Japans Wirtschaftsminister Akira Amari hatte vor einer zu großen Yen-Schwäche gewarnt und damit den Erholungskurs der Landeswährung eingeleitet. Am Tag zuvor war der Nikkei noch auf den höchsten Stand seit fast drei Jahren geklettert.

Auf den Verkaufszetteln standen am Mittwoch insbesondere Exportwerte. "Es ist eine Korrektur. Die jüngsten Gewinne einiger Exportwerte waren berechtigt, andere nicht. Deswegen verkaufe ich jetzt Exporteure, die zuletzt zugelegt haben, aber deren Fundamentaldaten weiterhin schlecht sind wie beispielsweise Panasonic", sagte der Chef von Myojo Asset Management, Makoto Kikuchi. Auf der Verliererliste fanden sich unter anderem Toyota mit einem Minus von 2,6 Prozent und Canon mit Abschlägen von mehr als vier Prozent.

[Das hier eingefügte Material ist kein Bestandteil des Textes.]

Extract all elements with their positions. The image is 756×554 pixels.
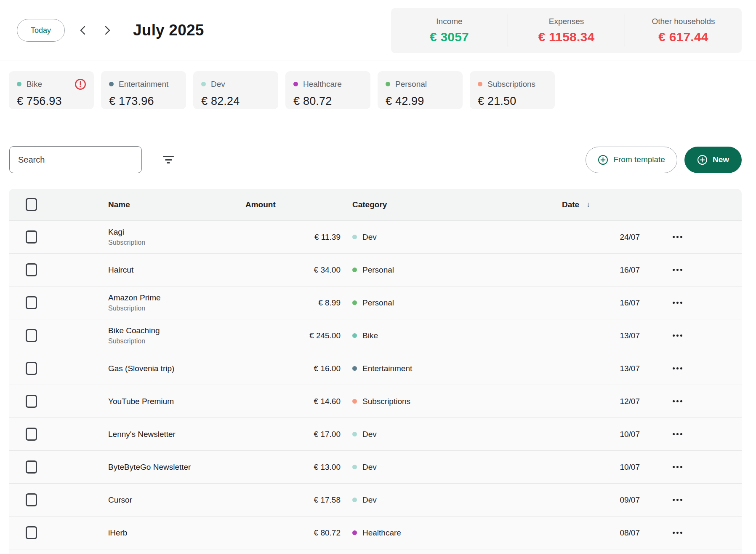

Ebenfalls unter Druck befanden sich die Zulieferer von Boeing. Nachdem ein Dreamliner in Japan zu einer Notlandung gezwungen wurde, entschied sich die Fluggesellschaft All Nippon Airways, zunächst alle 17 Maschinen am Boden zu behalten. Die Aktien von Fuji Heavy Industries gaben 2,9 Prozent nach. Für GS Yuasa und Mitsubishi Heavy ging es ebenfalls nach unten.

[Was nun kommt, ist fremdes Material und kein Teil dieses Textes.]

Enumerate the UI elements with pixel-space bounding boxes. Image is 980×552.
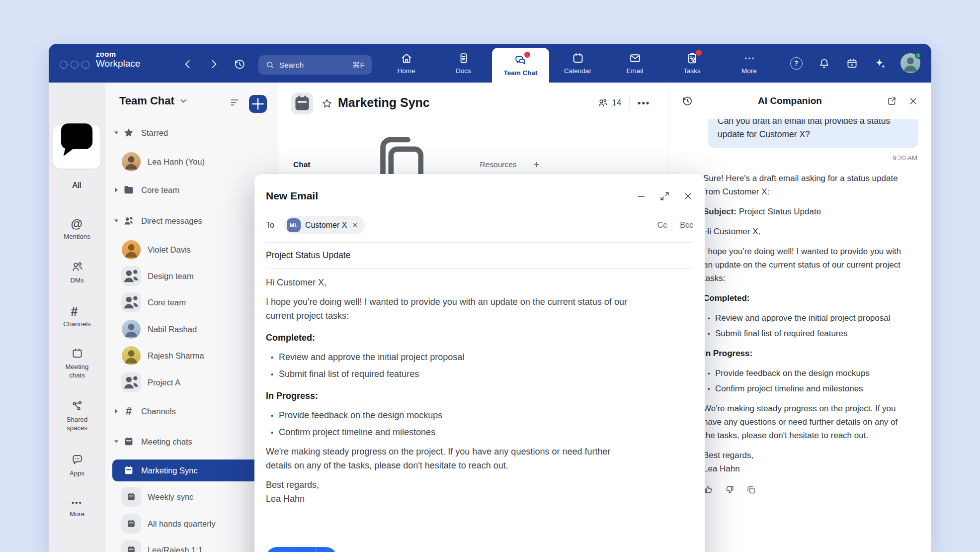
thumbs-up-icon[interactable] — [703, 484, 714, 495]
chat-item-project-a[interactable]: Project A — [112, 371, 275, 393]
history-icon[interactable] — [233, 58, 246, 71]
share-nodes-icon — [71, 400, 83, 412]
chat-item-rajesh-sharma[interactable]: Rajesh Sharma — [112, 345, 275, 367]
avatar — [121, 346, 141, 366]
email-signoff: Best regards, — [266, 480, 319, 490]
chat-section-meeting-chats[interactable]: Meeting chats — [112, 431, 275, 453]
chat-item-lea-rajesh[interactable]: Lea/Rajesh 1:1 — [112, 539, 275, 552]
rail-item-dms[interactable]: DMs — [49, 261, 105, 284]
meeting-icon — [121, 514, 141, 534]
window-zoom-button[interactable] — [82, 61, 89, 69]
list-item: Review and approve the initial project p… — [715, 311, 906, 325]
history-icon[interactable] — [681, 95, 693, 107]
email-intro: I hope you're doing well! I wanted to pr… — [266, 295, 634, 323]
rail-item-apps[interactable]: Apps — [49, 454, 105, 477]
tab-resources-label: Resources — [480, 160, 516, 169]
nav-home[interactable]: Home — [378, 44, 435, 83]
meeting-calendar-icon — [121, 460, 136, 480]
chat-item-marketing-sync[interactable]: Marketing Sync — [112, 460, 275, 481]
panel-title[interactable]: Team Chat — [119, 94, 188, 107]
chat-item-label: Rajesh Sharma — [148, 351, 204, 361]
rail-label: Channels — [63, 320, 91, 328]
nav-tasks[interactable]: Tasks — [663, 44, 721, 83]
user-avatar[interactable] — [900, 53, 920, 73]
help-glyph: ? — [794, 59, 799, 67]
minimize-icon[interactable] — [636, 191, 647, 201]
filter-icon[interactable] — [229, 96, 241, 108]
chat-item-label: Marketing Sync — [141, 466, 198, 475]
nav-docs[interactable]: Docs — [435, 44, 492, 83]
calendar-icon — [572, 52, 584, 65]
docs-icon — [457, 52, 470, 65]
apps-bubble-icon — [71, 454, 83, 466]
window-minimize-button[interactable] — [71, 61, 79, 69]
expand-icon[interactable] — [659, 191, 670, 201]
rail-item-mentions[interactable]: @ Mentions — [49, 217, 105, 241]
channel-more-icon[interactable]: ••• — [638, 98, 650, 108]
recipient-chip[interactable]: ML Customer X — [284, 216, 365, 234]
chat-item-label: Nabil Rashad — [148, 325, 197, 334]
caret-right-icon[interactable] — [112, 186, 120, 194]
panel-title-text: Team Chat — [119, 94, 174, 107]
email-body-editor[interactable]: Hi Customer X, I hope you're doing well!… — [266, 276, 634, 506]
close-icon[interactable] — [683, 191, 693, 201]
chat-item-violet-davis[interactable]: Violet Davis — [112, 239, 275, 261]
chat-item-weekly-sync[interactable]: Weekly sync — [112, 486, 275, 508]
bcc-button[interactable]: Bcc — [680, 221, 693, 230]
send-options-button[interactable] — [316, 547, 337, 552]
nav-email[interactable]: Email — [606, 44, 663, 83]
calendar-date-icon[interactable] — [846, 57, 858, 70]
back-button[interactable] — [181, 58, 194, 71]
copy-icon[interactable] — [746, 484, 756, 495]
window-close-button[interactable] — [60, 61, 68, 69]
top-right-actions: ? — [782, 44, 931, 83]
chat-item-core-team[interactable]: Core team — [112, 291, 275, 313]
chat-item-label: Weekly sync — [148, 492, 193, 502]
cc-button[interactable]: Cc — [657, 221, 667, 230]
home-icon — [400, 52, 413, 65]
new-chat-button[interactable] — [249, 95, 267, 113]
forward-button[interactable] — [207, 58, 220, 71]
rail-item-more[interactable]: ••• More — [49, 498, 105, 518]
zoom-workplace-logo: zoom Workplace — [96, 50, 140, 69]
caret-down-icon[interactable] — [112, 217, 120, 225]
rail-item-all[interactable]: All — [53, 125, 100, 169]
nav-calendar[interactable]: Calendar — [549, 44, 606, 83]
help-icon[interactable]: ? — [790, 57, 803, 70]
people-icon — [121, 211, 136, 231]
open-in-new-icon[interactable] — [887, 96, 897, 106]
add-tab-icon[interactable]: + — [534, 159, 540, 171]
chat-section-starred[interactable]: Starred — [112, 122, 275, 144]
recipient-avatar: ML — [287, 218, 301, 232]
chat-item-all-hands-quarterly[interactable]: All hands quarterly — [112, 513, 275, 535]
rail-item-channels[interactable]: # Channels — [49, 304, 105, 328]
nav-more[interactable]: More — [721, 44, 778, 83]
ai-sparkle-icon[interactable] — [874, 57, 886, 70]
chat-item-label: Project A — [148, 378, 180, 387]
thumbs-down-icon[interactable] — [725, 484, 735, 495]
chat-item-lea-hanh[interactable]: Lea Hanh (You) — [112, 151, 275, 173]
rail-item-shared-spaces[interactable]: Shared spaces — [49, 400, 105, 432]
subject-input[interactable]: Project Status Update — [266, 243, 693, 268]
close-icon[interactable] — [908, 96, 918, 106]
rail-item-meeting-chats[interactable]: Meeting chats — [49, 347, 105, 379]
chat-section-channels[interactable]: # Channels — [112, 400, 275, 422]
ellipsis-icon: ••• — [72, 498, 82, 507]
chat-section-core-team[interactable]: Core team — [112, 179, 275, 201]
tab-chat[interactable]: Chat — [293, 160, 310, 169]
star-outline-icon[interactable] — [321, 97, 333, 109]
nav-team-chat[interactable]: Team Chat — [492, 48, 549, 83]
email-signature: Lea Hahn — [266, 494, 305, 504]
caret-right-icon[interactable] — [112, 407, 120, 415]
send-button[interactable]: Send — [266, 547, 316, 552]
member-count[interactable]: 14 — [597, 97, 621, 108]
remove-recipient-icon[interactable] — [351, 221, 359, 229]
search-input[interactable]: Search ⌘F — [258, 55, 372, 75]
caret-down-icon[interactable] — [112, 438, 120, 446]
chat-section-direct-messages[interactable]: Direct messages — [112, 210, 275, 232]
chat-item-nabil-rashad[interactable]: Nabil Rashad — [112, 318, 275, 340]
bell-icon[interactable] — [818, 57, 830, 70]
list-item: Provide feedback on the design mockups — [279, 408, 634, 422]
caret-down-icon[interactable] — [112, 129, 120, 137]
chat-item-design-team[interactable]: Design team — [112, 265, 275, 287]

Deutliche Verluste verbuchten auch die Börsen in China. Anleger realisierten Gewinne und hielten sich mit Käufen vor der Veröffentlichung weiterer Wirtschaftsdaten Ende der Woche zurück. In Shanghai büßte der Aktienmarkt mehr als ein Prozent ein, in Hongkong rund 0,5 Prozent. Nur die Börse in Australien lag wegen gefragter Bank-Titel deutlich im Plus.

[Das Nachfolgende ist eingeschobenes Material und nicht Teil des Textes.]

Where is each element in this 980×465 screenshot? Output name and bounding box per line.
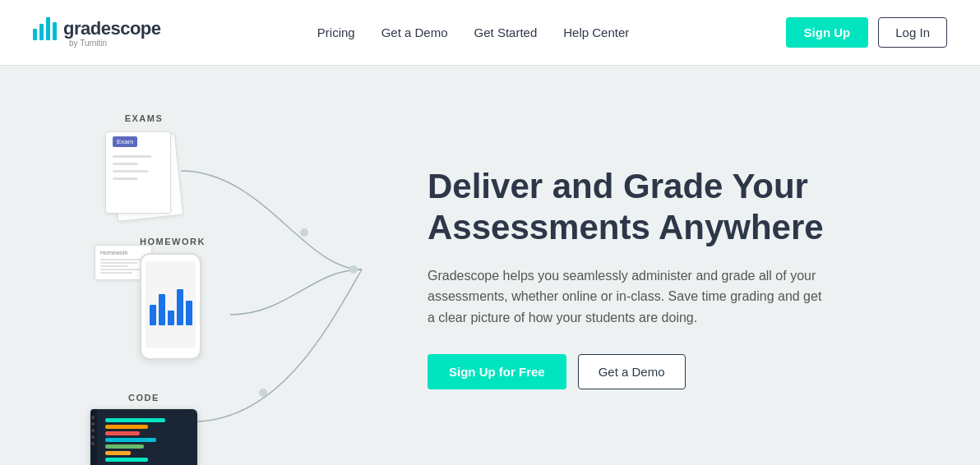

Der Währungskrieg zwischen Fernost und Europa geht weiter. Der scheidende Eurogruppen-Chef Jean-Claude Juncker hat der Gemeinschaftswährung zuletzt einen Schlag versetzt. Juncker bezeichnete die Einheitswährung als deutlich überbewertet und sagte: "Der Wechselkurs des Euro ist gefährlich hoch."

Daraufhin gab der Euro im fernöstlichen Handel nach und fiel auf 1,3285 Dollar nach 1,3304 Dollar im späten New Yorker Handel. Zum Yen stand die Einheitswährung bei 117,30 und damit deutlich unter dem 20-Monatshoch von 120,13.

Zum Dollar notierte der Yen bei 88,28 Yen, am Montag hatte die Währung noch ein Zweieinhalb-Jahreshoch von 89,67 markiert. Japans Wirtschaftsminister Akira Amari warnte am Dienstag vor einer zu großen Yen-Schwäche und lenkte damit die Landeswährung ebenfalls auf Erholungskurs ein.